While Jeter provided the season’s most memorable hit before the halfway point, pitchers had their most dominating start in 19 years. The league’s combined earned run average is 3.85, the first time it’s been under 4.00 since dropping to 3.77 in the opening half of 1992, the year before Barry Bonds won his first home run title.
Justin Verlander of the Detroit Tigers is among 19 starting pitchers with an ERA under 3.00 and his 12 wins are one behind the Yankees’ CC Sabathia for the major-league lead.
“Looking back at the first half, it’s pretty doggone good,” said Verlander, who has a 2.15 ERA. “You can’t be satisfied with just a good first half though.”

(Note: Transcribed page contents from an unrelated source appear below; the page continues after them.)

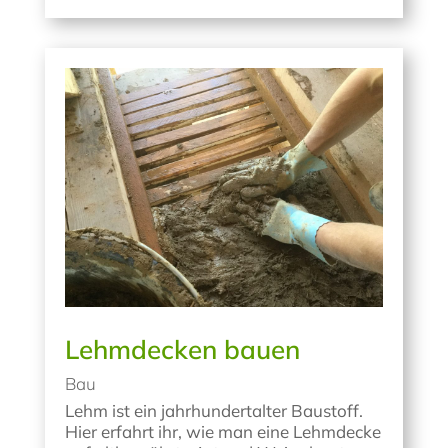
Lehmdecken bauen
Bau
Lehm ist ein jahrhundertalter Baustoff.
Hier erfahrt ihr, wie man eine Lehmdecke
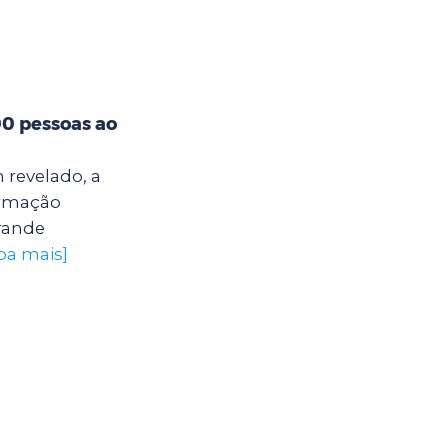
00 pessoas ao
 revelado, a
ormação
grande
iba mais]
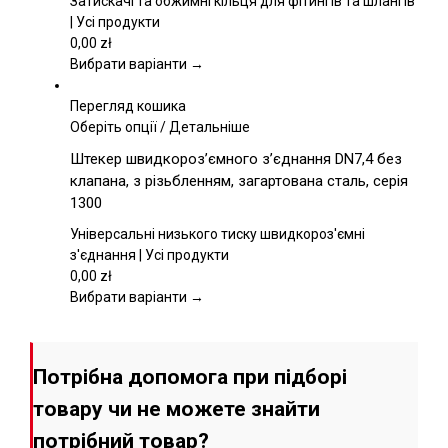
Затискачі та обжимні кільця для фітингів та шлангів
Параметри
| Усі продукти
можна
0,00
zł
вибрати
Вибрати варіанти →
на
сторінці
Перегляд кошика
товару
Цей
Оберіть опції
/
Детальніше
товар
Штекер швидкороз’ємного з’єднання DN7,4 без
має
клапана, з різьбленням, загартована сталь, серія
кілька
1300
варіантів.
Параметри
Універсальні низького тиску швидкороз'ємні
можна
з'єднання | Усі продукти
вибрати
0,00
zł
на
Вибрати варіанти →
сторінці
товару
Потрібна допомога при підборі
товару чи не можете знайти
потрібний товар?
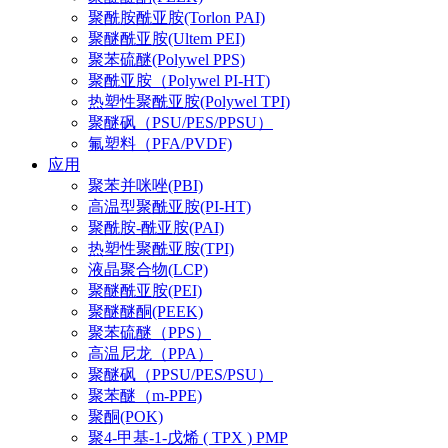
聚酰胺酰亚胺(Torlon PAI)
聚醚酰亚胺(Ultem PEI)
聚苯硫醚(Polywel PPS)
聚酰亚胺（Polywel PI-HT)
热塑性聚酰亚胺(Polywel TPI)
聚醚砜（PSU/PES/PPSU）
氟塑料（PFA/PVDF)
应用
聚苯并咪唑(PBI)
高温型聚酰亚胺(PI-HT)
聚酰胺-酰亚胺(PAI)
热塑性聚酰亚胺(TPI)
液晶聚合物(LCP)
聚醚酰亚胺(PEI)
聚醚醚酮(PEEK)
聚苯硫醚（PPS）
高温尼龙（PPA）
聚醚砜（PPSU/PES/PSU）
聚苯醚（m-PPE)
聚酮(POK)
聚4-甲基-1-戊烯 ( TPX ) PMP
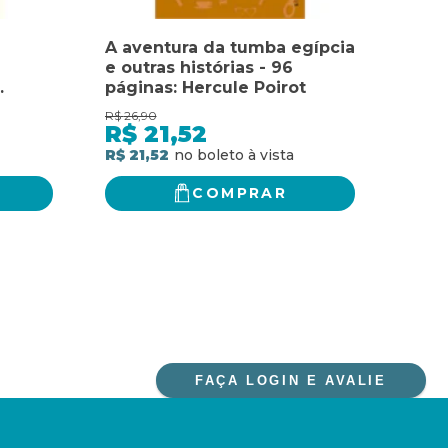
A aventura da tumba egípcia
A C
e outras histórias - 96
E O
páginas: Hercule Poirot
R$
26,90
R$
54,
R$
21,52
R$
R$ 21,52
R$ 4
COMPRAR
FAÇA LOGIN E AVALIE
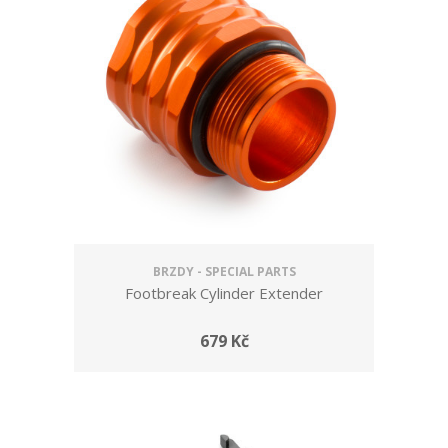
BRZDY - SPECIAL PARTS
Footbreak Cylinder Extender
679 Kč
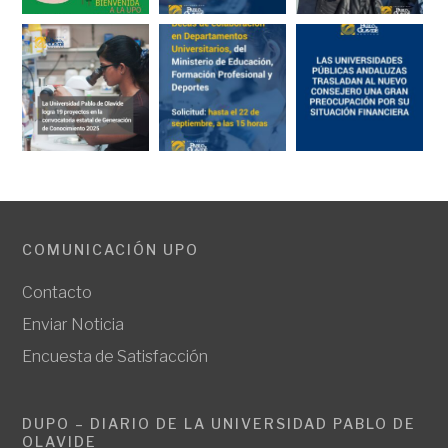
COMUNICACIÓN UPO
Contacto
Enviar Noticia
Encuesta de Satisfacción
DUPO – DIARIO DE LA UNIVERSIDAD PABLO DE
OLAVIDE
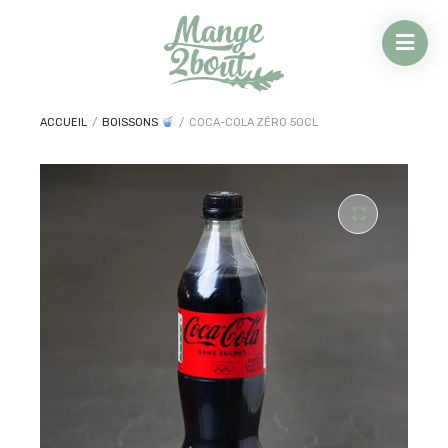
ACCUEIL
/
BOISSONS
/
COCA-COLA ZÉRO 50CL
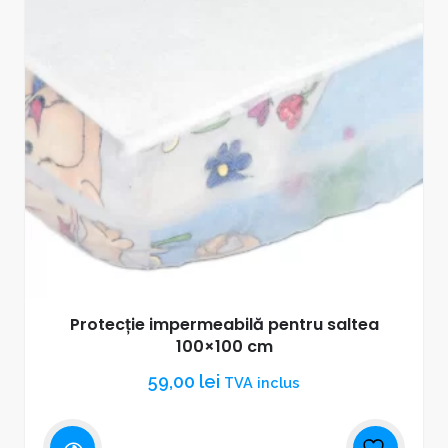
Protecție impermeabilă pentru saltea
100×100 cm
59,00
lei
TVA inclus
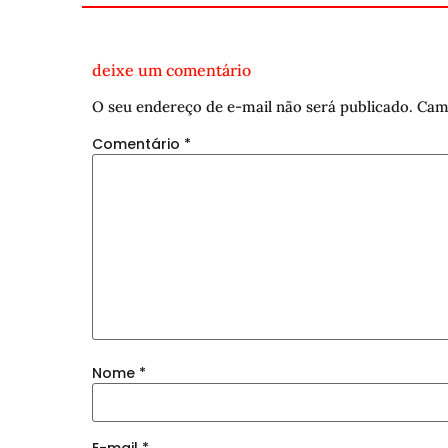
deixe um comentário
O seu endereço de e-mail não será publicado.
Cam
Comentário
*
Nome
*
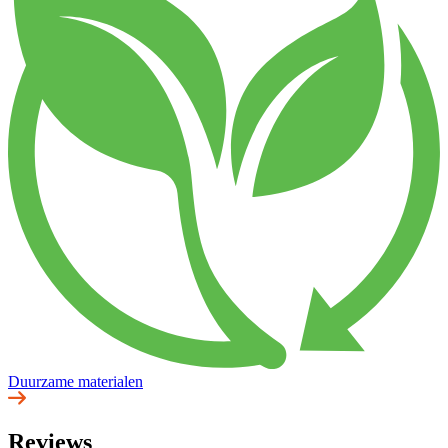
Duurzame materialen
Reviews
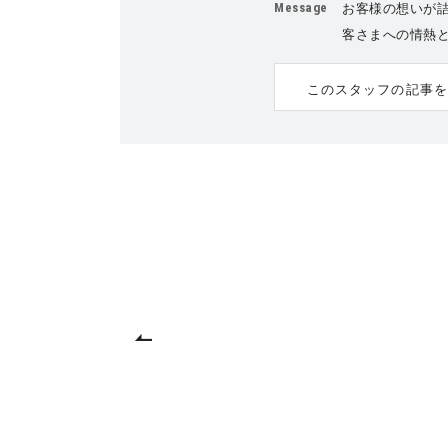
Message
お客様の想いが
客さまへの情熱
このスタッフの記事を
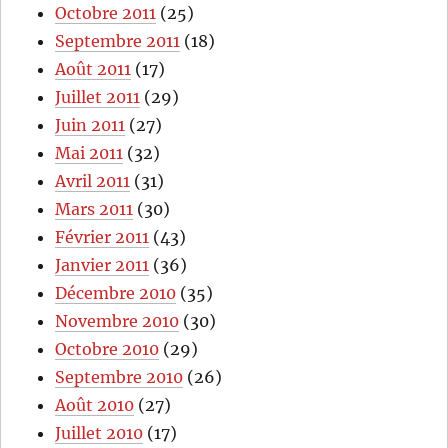
Octobre 2011
(25)
Septembre 2011
(18)
Août 2011
(17)
Juillet 2011
(29)
Juin 2011
(27)
Mai 2011
(32)
Avril 2011
(31)
Mars 2011
(30)
Février 2011
(43)
Janvier 2011
(36)
Décembre 2010
(35)
Novembre 2010
(30)
Octobre 2010
(29)
Septembre 2010
(26)
Août 2010
(27)
Juillet 2010
(17)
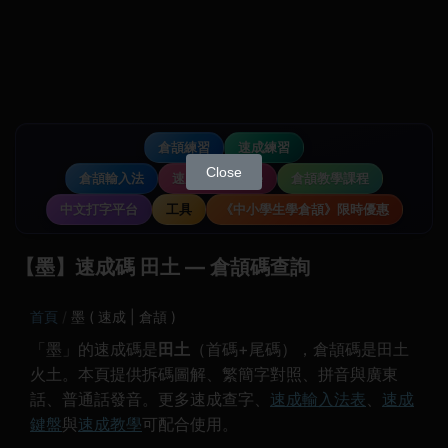
倉頡練習
速成練習
Close
倉頡輸入法
速成輸入法教學
倉頡教學課程
中文打字平台
工具
《中小學生學倉頡》限時優惠
【墨】速成碼 田土 — 倉頡碼查詢
首頁
墨 ( 速成 | 倉頡 )
「墨」的速成碼是
田土
（首碼+尾碼），倉頡碼是田土
火土。本頁提供拆碼圖解、繁簡字對照、拼音與廣東
話、普通話發音。更多速成查字、
速成輸入法表
、
速成
鍵盤
與
速成教學
可配合使用。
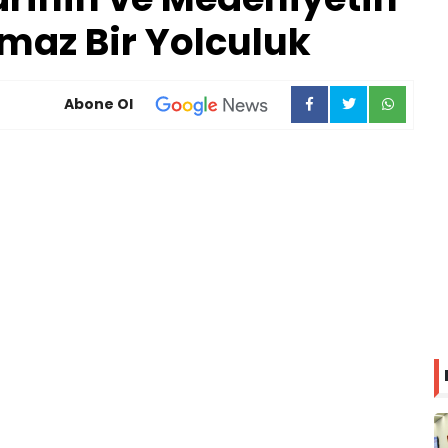
maz Bir Yolculuk
Abone Ol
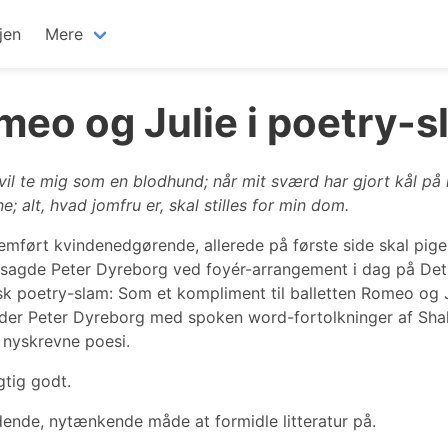
jen
Mere
meo og Julie i poetry-s
vil te mig som en blodhund; når mit sværd har gjort kål på
; alt, hvad jomfru er, skal stilles for min dom.
emført kvindenedgørende, allerede på første side skal pi
agde Peter Dyreborg ved foyér-arrangement i dag på Det
k poetry-slam: Som et kompliment til balletten Romeo og J
nder Peter Dyreborg med spoken word-fortolkninger af Sh
 nyskrevne poesi.
gtig godt.
nde, nytænkende måde at formidle litteratur på.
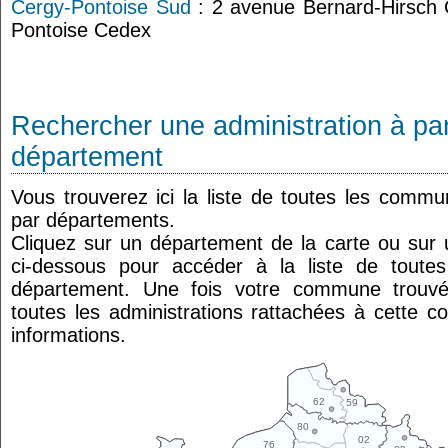
Cergy-Pontoise Sud
: 2 avenue Bernard-Hirsch
Pontoise Cedex
Rechercher une administration à par
département
Vous trouverez ici la liste de toutes les comm
par départements.
Cliquez sur un département de la carte ou su
ci-dessous pour accéder à la liste de tout
département. Une fois votre commune trouvé
toutes les administrations rattachées à cette 
informations.
62
59
80
02
76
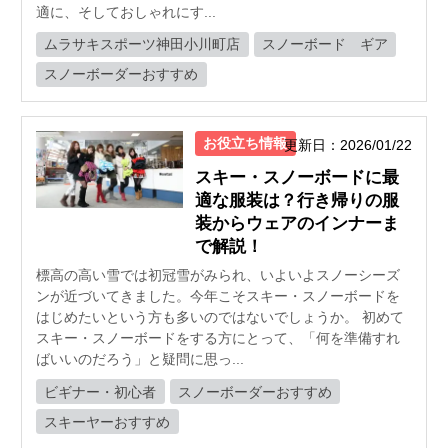
適に、そしておしゃれにす...
ムラサキスポーツ神田小川町店
スノーボード ギア
スノーボーダーおすすめ
お役立ち情報
更新日：2026/01/22
スキー・スノーボードに最
適な服装は？行き帰りの服
装からウェアのインナーま
で解説！
標高の高い雪では初冠雪がみられ、いよいよスノーシーズ
ンが近づいてきました。今年こそスキー・スノーボードを
はじめたいという方も多いのではないでしょうか。 初めて
スキー・スノーボードをする方にとって、「何を準備すれ
ばいいのだろう」と疑問に思っ...
ビギナー・初心者
スノーボーダーおすすめ
スキーヤーおすすめ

Baseball’s All-Star Game is scheduled for tomorrow at Chase Field in Phoenix and the second half of the major-league season begins July 14.
Entering the All-Star break, the Philadelphia Phillies have baseball’s best record at 57-34 and the biggest lead of the six division frontrunners. The Phillies head the Atlanta Braves by 3 1/2 games in the National League Eastern Division.
The New York Mets, who in May reached an agreement in principle to sell a 33 percent stake to Greenlight Capital Inc. President David Einhorn for $200 million, are 11 games behind the Phillies at 46-45.
The defending World Series-champion San Francisco Giants (52-40) lead All-Star host Diamondbacks (49-43) by three games in the NL West.
No team has more than a one game lead in the other four divisions, with the closest race in the NL Central, where Milwaukee and St. Louis are tied at 49-43, one game ahead of the Pittsburgh Pirates. At 47-43, the Pirates are above .500 at the All-Star break for the first time since 1992 and are seeking to snap a streak of 18 straight losing seasons.
“Everybody in here understands that we’re going day-to-day, we’re going series-to-series,” said Pirates pitcher Paul Maholm, who has a 2.96 ERA. “If we keep winning series, then other stuff will take care of itself.”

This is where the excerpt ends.